Page images and extracted text:
--------------------------------------------------
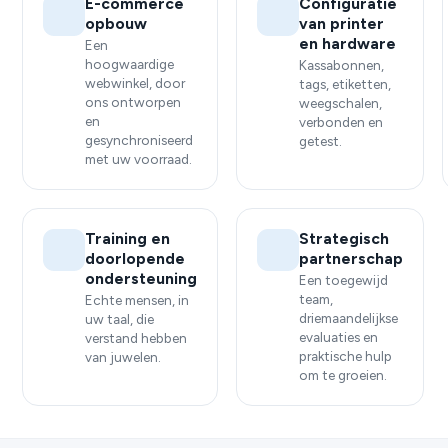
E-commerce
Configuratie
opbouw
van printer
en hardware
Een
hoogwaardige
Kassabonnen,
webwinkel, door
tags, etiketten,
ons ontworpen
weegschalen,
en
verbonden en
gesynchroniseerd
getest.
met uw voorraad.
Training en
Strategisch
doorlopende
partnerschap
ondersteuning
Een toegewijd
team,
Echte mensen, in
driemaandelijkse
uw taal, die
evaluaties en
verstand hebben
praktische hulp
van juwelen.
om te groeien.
--------------------------------------------------
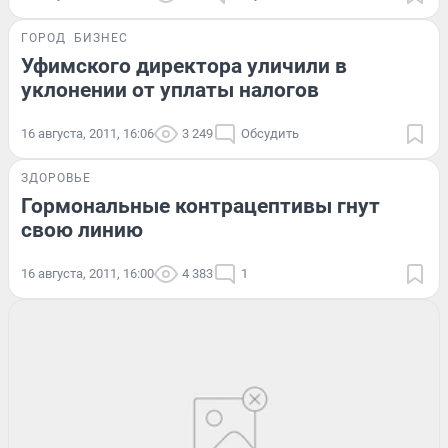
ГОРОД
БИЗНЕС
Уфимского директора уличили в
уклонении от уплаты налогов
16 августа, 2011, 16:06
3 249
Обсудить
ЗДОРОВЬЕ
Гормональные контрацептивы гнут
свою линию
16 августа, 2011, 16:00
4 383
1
--------------------------------------------------
● TASK TO COMPLETE
Your answer should consist of the lines from the line with "met uw voorraad." to the line with "om te groeien." above, repeated exactly, both ends included.

● TASK OUTPUT
met uw voorraad.
Training en
Strategisch
doorlopende
partnerschap
ondersteuning
Een toegewijd
team,
Echte mensen, in
driemaandelijkse
uw taal, die
evaluaties en
verstand hebben
praktische hulp
van juwelen.
om te groeien.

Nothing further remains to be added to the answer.